Help

Local Admin account with ID < 500 Casper Imaging issue

Go to solution
endor-moon
Contributor II

Posted on ‎07-21-2015 08:13 AM

I've been seeing an issue with Casper Imaging. As part of a nuke and pave imaging workflow, I created a package from the app CreateUserPkg that creates my primary admin account. I was using ID=499. However, on first boot after Casper Imaging I kept getting a dialog box stating "OS X needs to repair your Library to run applications. Type your password to alow this." I would find the home directory was missing important folders such as Desktop, Pictures, Music, Movies and what there was of the home directory had incorrect permissions. I would end up booting in single-user mode, mounting the file system for writing and deleting the home directory to force a clean creation on next login after rebooting.

After changing the account ID to 501, the first "normal" ID in OS X, all is well. The only thing I modified in the admin account creation package was the account ID. The app chose a new UUID, of course, and I didn't bother to make it the same as it doesn't matter.

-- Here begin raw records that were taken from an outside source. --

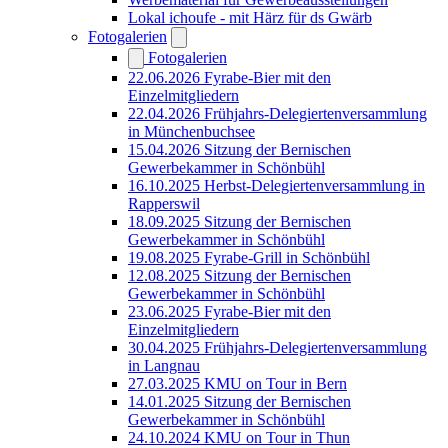
Lokal ichoufe - mit Härz für ds Gwärb
Fotogalerien
Fotogalerien
22.06.2026 Fyrabe-Bier mit den
Einzelmitgliedern
22.04.2026 Frühjahrs-Delegiertenversammlung
in Münchenbuchsee
15.04.2026 Sitzung der Bernischen
Gewerbekammer in Schönbühl
16.10.2025 Herbst-Delegiertenversammlung in
Rapperswil
18.09.2025 Sitzung der Bernischen
Gewerbekammer in Schönbühl
19.08.2025 Fyrabe-Grill in Schönbühl
12.08.2025 Sitzung der Bernischen
Gewerbekammer in Schönbühl
23.06.2025 Fyrabe-Bier mit den
Einzelmitgliedern
30.04.2025 Frühjahrs-Delegiertenversammlung
in Langnau
27.03.2025 KMU on Tour in Bern
14.01.2025 Sitzung der Bernischen
Gewerbekammer in Schönbühl
24.10.2024 KMU on Tour in Thun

Anyone else seeing this problem? The OS I am imaging with is 10.9.5 on a Mac Pro 2013 and I am using Casper 9.73.

It has become such a pain to hide the admin account that I don't bother anymore. Just wanted to document the problem in case anyone else has come across it.

0 Kudos
2 ACCEPTED SOLUTIONS

Go to solution
McLeanSchool
New Contributor III

Posted on ‎07-21-2015 08:39 AM

We have a thin imaging setup that simply installs the OS, binds the computer to AD, and creates a management account with a local admin account on the machine. All configurations and packages are then downloaded on the first check-in. Here is a pic of our latest configuration. Just make sure the check the following boxes, and it will create the local admin account and hide it for you.
58a83d855a4b4f4c996d8e09eedfca86

View solution in original post

0 Kudos

Go to solution
Josh_Smith
Contributor III

Posted on ‎07-21-2015 11:18 AM

I'm using CreateUserPkg with 10.8, 10.9, and 10.10 in Casper Imaging configurations and it works flawlessly. (thanks @MagerValp !! )I've been using it with 9.63 and 9.72. I just tried it with Imaging app version 9.73 and a 9.63 JSS and it worked as expected.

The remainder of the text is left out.